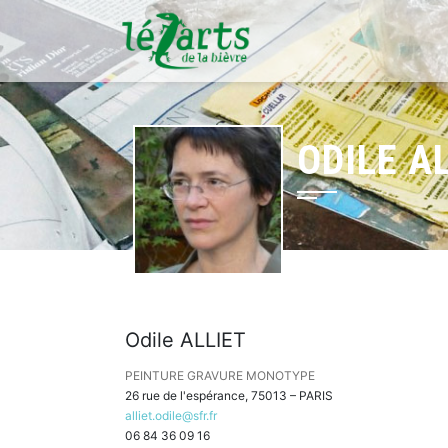
ODILE A
Odile ALLIET
PEINTURE GRAVURE MONOTYPE
26 rue de l'espérance, 75013 – PARIS
alliet.odile@sfr.fr
06 84 36 09 16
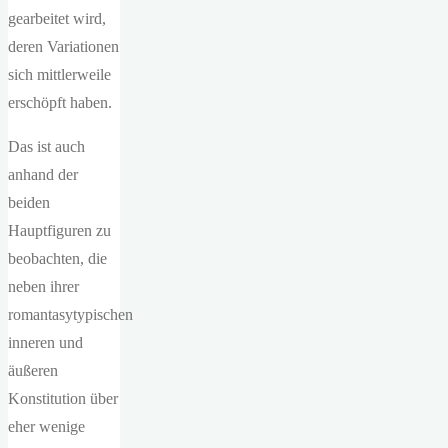
gearbeitet wird,
deren Variationen
sich mittlerweile
erschöpft haben.
Das ist auch
anhand der
beiden
Hauptfiguren zu
beobachten, die
neben ihrer
romantasytypischen
inneren und
äußeren
Konstitution über
eher wenige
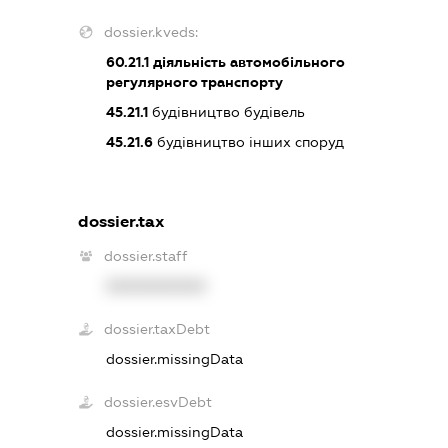
dossier.kveds:
60.21.1
діяльність автомобільного
регулярного транспорту
45.21.1
будівництво будівель
45.21.6
будівництво інших споруд
dossier.tax
dossier.staff
XXXXXXXXXX
dossier.taxDebt
dossier.missingData
dossier.esvDebt
dossier.missingData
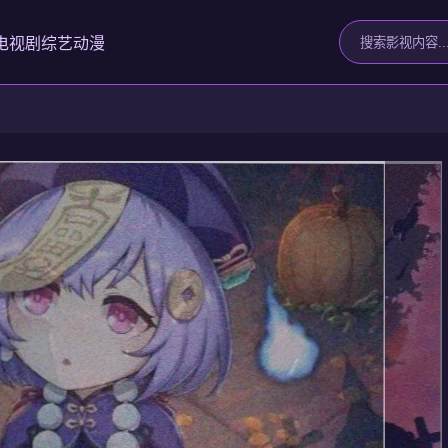
电视剧
综艺
动漫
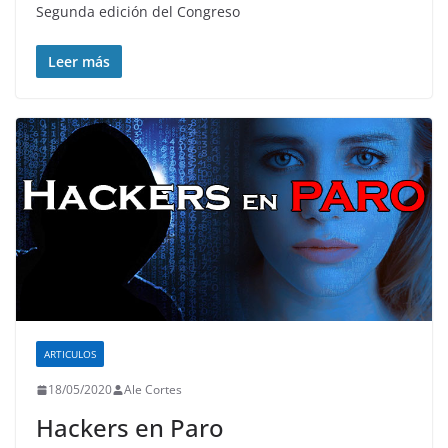
Segunda edición del Congreso
Leer más
ARTICULOS
18/05/2020
Ale Cortes
Hackers en Paro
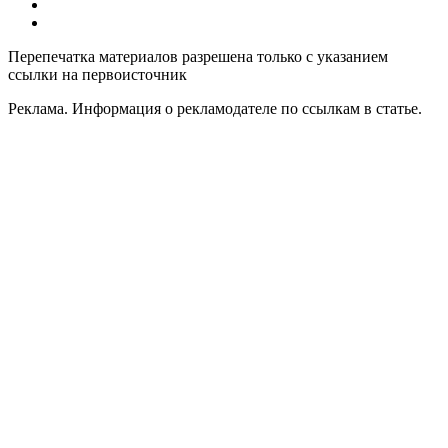
Добавить или удалить организацию
Контакты
Перепечатка материалов разрешена только с указанием
ссылки на первоисточник
Реклама. Информация о рекламодателе по ссылкам в статье.
Политика конфиденциальности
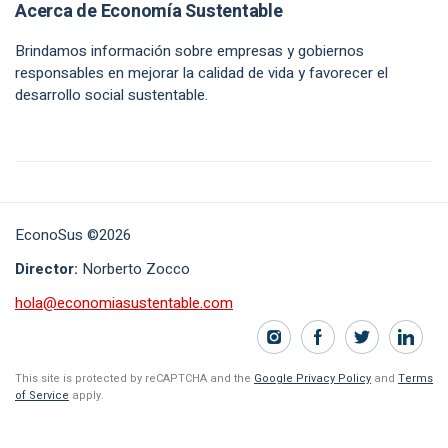
Acerca de Economía Sustentable
Brindamos información sobre empresas y gobiernos
responsables en mejorar la calidad de vida y favorecer el
desarrollo social sustentable.
EconoSus ©2026
Director:
Norberto Zocco
hola@economiasustentable.com
This site is protected by reCAPTCHA and the
Google Privacy Policy
and
Terms
of Service
apply.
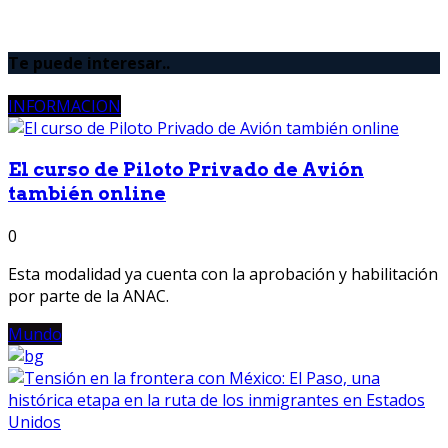
Te puede interesar..
INFORMACION
El curso de Piloto Privado de Avión
también online
0
Esta modalidad ya cuenta con la aprobación y habilitación
por parte de la ANAC.
Mundo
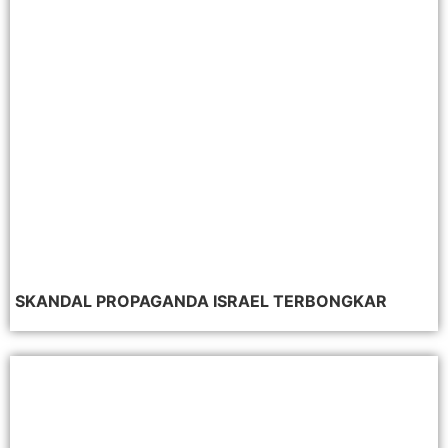
SKANDAL PROPAGANDA ISRAEL TERBONGKAR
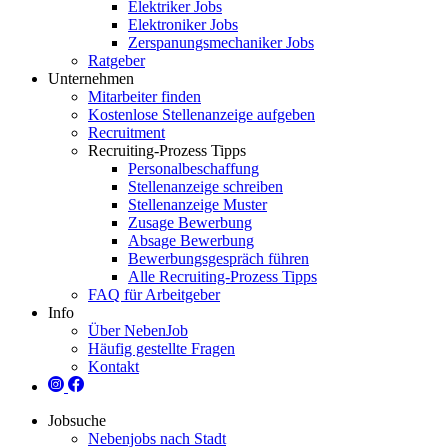
Elektriker Jobs
Elektroniker Jobs
Zerspanungsmechaniker Jobs
Ratgeber
Unternehmen
Mitarbeiter finden
Kostenlose Stellenanzeige aufgeben
Recruitment
Recruiting-Prozess Tipps
Personalbeschaffung
Stellenanzeige schreiben
Stellenanzeige Muster
Zusage Bewerbung
Absage Bewerbung
Bewerbungsgespräch führen
Alle Recruiting-Prozess Tipps
FAQ für Arbeitgeber
Info
Über NebenJob
Häufig gestellte Fragen
Kontakt
Jobsuche
Nebenjobs nach Stadt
__________________________________________________
Every line above that holds the word "Recruiting" needs to be copied.

• SOLUTION
Recruiting-Prozess Tipps
Alle Recruiting-Prozess Tipps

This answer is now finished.